# WORK TO BE COMPLETED
Return the data below unchanged, without images.

[[ PROVIDED ENTRIES, beginning ]]

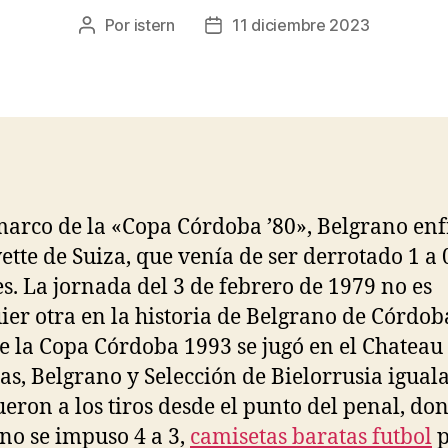
Por
istern
11 diciembre 2023
Autor
Fecha
de
de
la
la
entrada
entrada
marco de la «Copa Córdoba ’80», Belgrano en
vette de Suiza, que venía de ser derrotado 1 a 
es. La jornada del 3 de febrero de 1979 no es
ier otra en la historia de Belgrano de Córdob
de la Copa Córdoba 1993 se jugó en el Chateau
as, Belgrano y Selección de Bielorrusia igual
fueron a los tiros desde el punto del penal, do
no se impuso 4 a 3,
camisetas baratas futbol
p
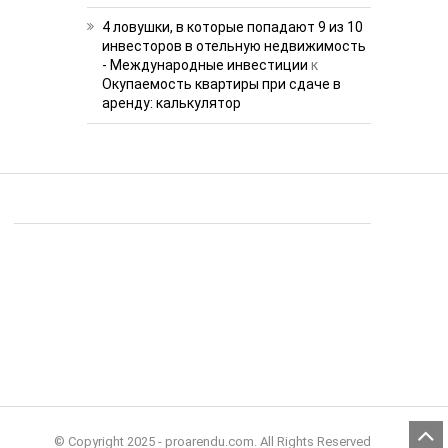
4 ловушки, в которые попадают 9 из 10
инвесторов в отельную недвижимость
- Международные инвестиции
к
Окупаемость квартиры при сдаче в
аренду: калькулятор
© Copyright 2025 - proarendu.com. All Rights Reserved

[[ PROVIDED ENTRIES, end ]]

# RESPONSE TO THE TASK
Por
istern
11 diciembre 2023
Autor
Fecha
de
de
la
la
entrada
entrada
marco de la «Copa Córdoba ’80», Belgrano en
vette de Suiza, que venía de ser derrotado 1 a 
es. La jornada del 3 de febrero de 1979 no es
ier otra en la historia de Belgrano de Córdob
de la Copa Córdoba 1993 se jugó en el Chateau
as, Belgrano y Selección de Bielorrusia igual
fueron a los tiros desde el punto del penal, do
no se impuso 4 a 3,
camisetas baratas futbol
p
4 ловушки, в которые попадают 9 из 10
инвесторов в отельную недвижимость
- Международные инвестиции
к
Окупаемость квартиры при сдаче в
аренду: калькулятор
© Copyright 2025 - proarendu.com. All Rights Reserved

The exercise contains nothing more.